Getting to know Gandhi

A swanky experiential museum dedicated to recreating the Mahatma’s life and times uses evocative art and audio-visual clips that appeal to youth

Written by Joyce William John | Pune | Published:August 15, 2013 2:34 am

Small town Jalgaon in Maharashtra doesn’t have much claim to fame on the national map. For most,it is a nondescript place that made news only because it happened to be the home of former president Pratibha Patil. But nestling in the city’s ordinariness is the Gandhi Teerth,an extraordinary centre built by the Gandhi Research Foundation (GRF),which is drawing people from across the world. Perched on top of Jain Hills and with the tailored lawns stretching ahead is the crown of the centre — Khoj Gandhiji Ki Museum.

One of the first things the museum does is bust any stereotypes of what a centre dedicated to Gandhiji — perceived to be anti-science,anti-technology and anti-modern ideas — could look like. There is nothing rustic about it. If the red sandstone structure spread over 62,000 sq ft does not impress,the first step inside the ‘experiential museum’ does. “It is this generation that needs to imbibe Gandhiji’s thoughts,so we needed to communicate with them in a manner that is understood. Mere panels and old photographs were not going to spark interest,” says Uday Mahajan,coordinator,GRF.

Visitors are greeted by guides,handed headphone sets and led through corridors lined with life-size art work inspired by Gandhiji. They then register their names at counters with interactive screens and embark on a journey back in time to when Mohandas was a boy. Then the story unfolds through evocative installations and murals,audio-visual clips,a short film shown in a bioscope and animated films projected through 3D mapping technology. Each of the more than 26 sections interwoven in a seamless stream of archived material has an element of surprise as it maps the events that set the course of Gandhiji’s life.

“In the contemporary world ridden with violence,political dictatorship,materialism,immorality and a dearth of true spirituality,the relevance of Gandhiji and his message will increasingly acquire significance,” writes Padmashri Bhavarlal Jain,an industrialist,Gandhian and founder of GRF,about why he built such a centre in a city that Gandhiji visited only once.
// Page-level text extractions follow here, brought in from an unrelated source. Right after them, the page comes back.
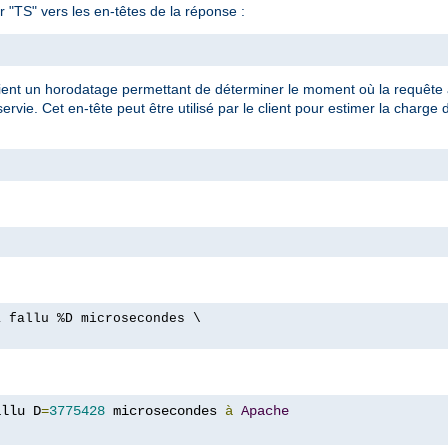
 "TS" vers les en-têtes de la réponse :
tient un horodatage permettant de déterminer le moment où la requête a
vie. Cet en-tête peut être utilisé par le client pour estimer la charge 
a fallu %D microsecondes \
allu D
=
3775428
 microsecondes 
à
Apache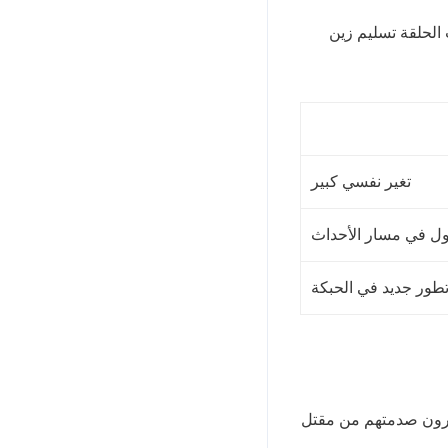
لحلقة تسليم زين
تغير نفسي كبير
ل في مسار الأحداث
طور جديد في الحبكة
ثيرون صدمتهم من مقتل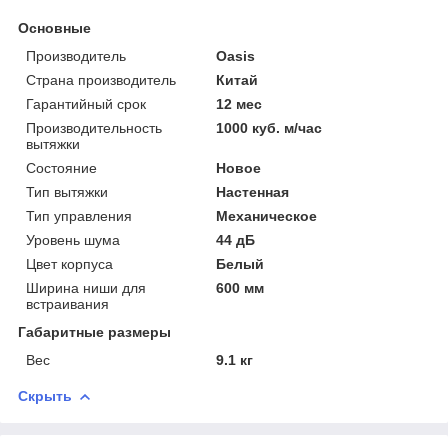
Основные
Производитель
Oasis
Страна производитель
Китай
Гарантийный срок
12 мес
Производительность
1000 куб. м/час
вытяжки
Состояние
Новое
Тип вытяжки
Настенная
Тип управления
Механическое
Уровень шума
44 дБ
Цвет корпуса
Белый
Ширина ниши для
600 мм
встраивания
Габаритные размеры
Вес
9.1 кг
Скрыть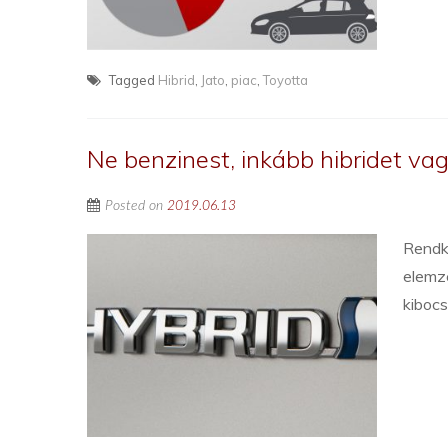
Tagged
Hibrid
,
Jato
,
piac
,
Toyotta
Ne benzinest, inkább hibridet vag
Posted on
2019.06.13
Rendkí
elemzé
kiboc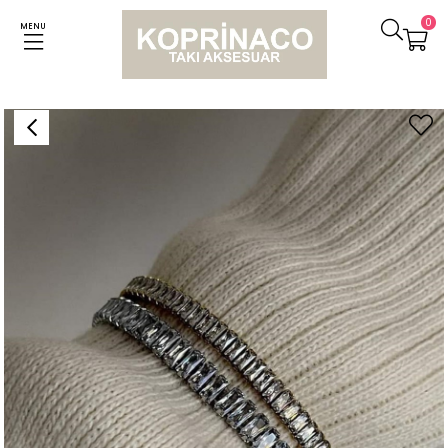
0
MENU
Anasayfa
Bileklikler
Çelik Gümüş Renk Baget Taşlı Kelepçe Bileklik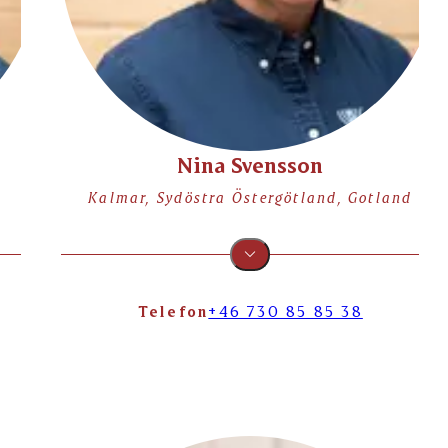
Nina Svensson
Kalmar, Sydöstra Östergötland, Gotland
Telefon
+46 730 85 85 38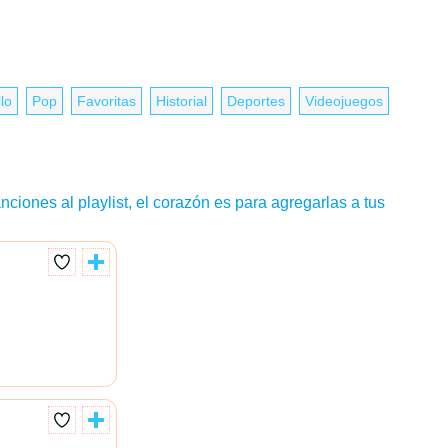
lo
Pop
Favoritas
Historial
Deportes
Videojuegos
nciones al playlist, el corazón es para agregarlas a tus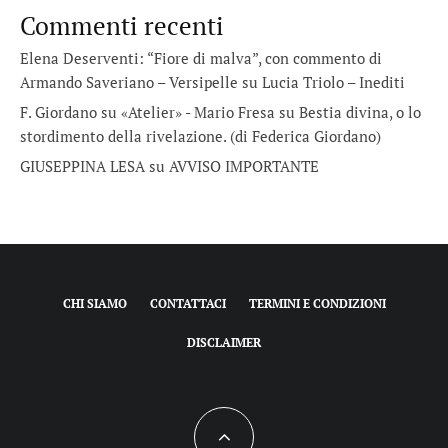
Commenti recenti
Elena Deserventi: “Fiore di malva”, con commento di
Armando Saveriano – Versipelle
su
Lucia Triolo – Inediti
F. Giordano su «Atelier» - Mario Fresa
su
Bestia divina, o lo
stordimento della rivelazione. (di Federica Giordano)
GIUSEPPINA LESA
su
AVVISO IMPORTANTE
CHI SIAMO
CONTATTACI
TERMINI E CONDIZIONI
DISCLAIMER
Though the museum was inaugurated in March 2012 by the then president Patil,the management steered away from publicising it. “It is a place to be experienced; we would rather want the interest to grow by word of mouth,” says Mahajan.

If the aim of the museum was primarily to inspire youths to see Gandhiji as their role model,24-year-old Durwas Gajanan Nalge and Devendra Dinesh Bagul are proof that it is doing just that.

A student of law,Nalge has been working as a guide in the museum for nine months. “The story of Gandhiji is told with so many interesting twists that it intrigues visitors just as it intrigued Bagul and me,” he says.

“We want people to dig into little- known facts about Gandhiji and know him as more than the Father of the Nation,” says Dr Yogendra Yadav,who works at the centre and has been exploring Gandhiji for almost 20 years.